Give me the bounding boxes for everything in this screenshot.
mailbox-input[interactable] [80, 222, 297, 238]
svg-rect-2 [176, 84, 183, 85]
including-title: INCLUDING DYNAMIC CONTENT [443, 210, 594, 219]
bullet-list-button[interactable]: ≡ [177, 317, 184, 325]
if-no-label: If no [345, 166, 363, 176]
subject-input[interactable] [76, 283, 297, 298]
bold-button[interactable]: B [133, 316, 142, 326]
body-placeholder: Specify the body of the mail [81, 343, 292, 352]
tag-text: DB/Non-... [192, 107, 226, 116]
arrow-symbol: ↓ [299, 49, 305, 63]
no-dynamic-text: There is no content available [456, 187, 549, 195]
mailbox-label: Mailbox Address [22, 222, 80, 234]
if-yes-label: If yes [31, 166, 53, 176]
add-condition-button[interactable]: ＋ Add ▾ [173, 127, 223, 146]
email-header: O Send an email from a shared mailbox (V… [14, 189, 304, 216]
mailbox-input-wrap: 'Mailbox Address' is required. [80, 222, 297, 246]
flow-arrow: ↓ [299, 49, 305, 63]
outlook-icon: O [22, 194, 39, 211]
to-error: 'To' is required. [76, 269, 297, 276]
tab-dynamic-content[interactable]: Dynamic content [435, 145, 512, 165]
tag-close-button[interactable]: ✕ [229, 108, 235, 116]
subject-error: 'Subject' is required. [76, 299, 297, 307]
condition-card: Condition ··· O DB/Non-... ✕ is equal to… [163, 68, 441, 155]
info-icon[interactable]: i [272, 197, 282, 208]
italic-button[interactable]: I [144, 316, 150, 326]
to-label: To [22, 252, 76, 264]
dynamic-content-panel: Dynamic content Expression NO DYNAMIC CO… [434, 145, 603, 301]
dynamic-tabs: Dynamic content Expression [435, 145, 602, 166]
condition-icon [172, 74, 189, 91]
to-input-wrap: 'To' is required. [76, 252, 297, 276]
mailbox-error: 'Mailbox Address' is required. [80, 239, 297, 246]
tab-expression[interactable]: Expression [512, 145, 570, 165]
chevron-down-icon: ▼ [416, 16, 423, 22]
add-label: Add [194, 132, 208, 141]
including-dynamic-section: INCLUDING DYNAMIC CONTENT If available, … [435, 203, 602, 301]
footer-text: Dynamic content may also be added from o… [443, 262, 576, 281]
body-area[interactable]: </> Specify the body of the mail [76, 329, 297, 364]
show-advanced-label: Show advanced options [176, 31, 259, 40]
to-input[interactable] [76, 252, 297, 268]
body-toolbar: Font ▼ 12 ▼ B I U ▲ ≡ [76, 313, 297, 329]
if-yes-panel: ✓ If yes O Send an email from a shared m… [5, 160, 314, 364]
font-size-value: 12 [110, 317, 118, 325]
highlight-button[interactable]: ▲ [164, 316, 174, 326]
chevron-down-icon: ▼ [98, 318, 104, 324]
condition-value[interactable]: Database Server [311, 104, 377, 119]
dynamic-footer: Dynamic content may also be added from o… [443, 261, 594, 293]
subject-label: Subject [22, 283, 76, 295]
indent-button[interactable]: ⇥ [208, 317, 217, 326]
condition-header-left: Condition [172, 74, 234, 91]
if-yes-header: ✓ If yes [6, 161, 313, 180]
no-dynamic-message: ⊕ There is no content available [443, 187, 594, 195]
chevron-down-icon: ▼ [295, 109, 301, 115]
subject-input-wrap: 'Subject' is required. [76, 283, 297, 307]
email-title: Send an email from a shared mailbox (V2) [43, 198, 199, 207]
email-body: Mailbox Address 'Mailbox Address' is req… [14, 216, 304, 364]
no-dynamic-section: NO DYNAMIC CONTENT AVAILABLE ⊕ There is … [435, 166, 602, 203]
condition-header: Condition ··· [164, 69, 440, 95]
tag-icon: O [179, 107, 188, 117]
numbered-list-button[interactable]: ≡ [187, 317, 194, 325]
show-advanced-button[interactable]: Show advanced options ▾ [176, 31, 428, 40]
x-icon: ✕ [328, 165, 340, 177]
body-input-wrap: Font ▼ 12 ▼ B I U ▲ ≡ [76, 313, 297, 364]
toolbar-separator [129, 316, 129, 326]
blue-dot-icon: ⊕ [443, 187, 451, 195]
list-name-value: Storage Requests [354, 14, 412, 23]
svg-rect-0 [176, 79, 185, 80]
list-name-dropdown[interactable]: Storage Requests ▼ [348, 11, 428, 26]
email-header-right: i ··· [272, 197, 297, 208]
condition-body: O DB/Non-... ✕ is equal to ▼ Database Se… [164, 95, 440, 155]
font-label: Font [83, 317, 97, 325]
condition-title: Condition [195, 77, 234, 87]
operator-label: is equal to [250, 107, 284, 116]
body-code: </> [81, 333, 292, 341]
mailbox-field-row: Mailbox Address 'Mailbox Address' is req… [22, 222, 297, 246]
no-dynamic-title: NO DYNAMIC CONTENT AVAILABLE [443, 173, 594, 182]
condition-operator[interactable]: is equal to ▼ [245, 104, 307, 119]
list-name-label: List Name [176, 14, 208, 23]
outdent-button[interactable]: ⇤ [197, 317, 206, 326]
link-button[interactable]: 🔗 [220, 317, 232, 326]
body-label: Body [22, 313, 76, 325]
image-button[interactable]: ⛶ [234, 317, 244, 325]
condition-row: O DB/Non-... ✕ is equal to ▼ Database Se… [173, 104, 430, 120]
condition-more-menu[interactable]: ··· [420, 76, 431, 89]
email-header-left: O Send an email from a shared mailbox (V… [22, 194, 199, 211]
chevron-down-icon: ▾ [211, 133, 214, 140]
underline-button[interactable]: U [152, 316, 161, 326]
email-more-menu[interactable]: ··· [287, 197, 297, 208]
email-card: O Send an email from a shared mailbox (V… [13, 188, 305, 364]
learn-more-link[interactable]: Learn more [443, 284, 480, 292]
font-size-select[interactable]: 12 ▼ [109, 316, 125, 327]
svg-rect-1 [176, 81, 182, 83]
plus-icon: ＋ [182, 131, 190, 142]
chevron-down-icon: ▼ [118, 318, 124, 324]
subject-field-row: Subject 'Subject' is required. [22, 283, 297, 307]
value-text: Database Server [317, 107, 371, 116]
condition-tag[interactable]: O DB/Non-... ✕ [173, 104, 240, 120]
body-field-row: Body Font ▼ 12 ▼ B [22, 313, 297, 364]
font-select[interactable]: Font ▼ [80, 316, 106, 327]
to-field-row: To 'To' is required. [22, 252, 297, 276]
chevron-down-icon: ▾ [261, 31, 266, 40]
== == ==
EXERCISE DETAILS: What is the number of lines in the records that contain the word "rect"? Answer with the number and nothing else.

TASK RESPONSE: 3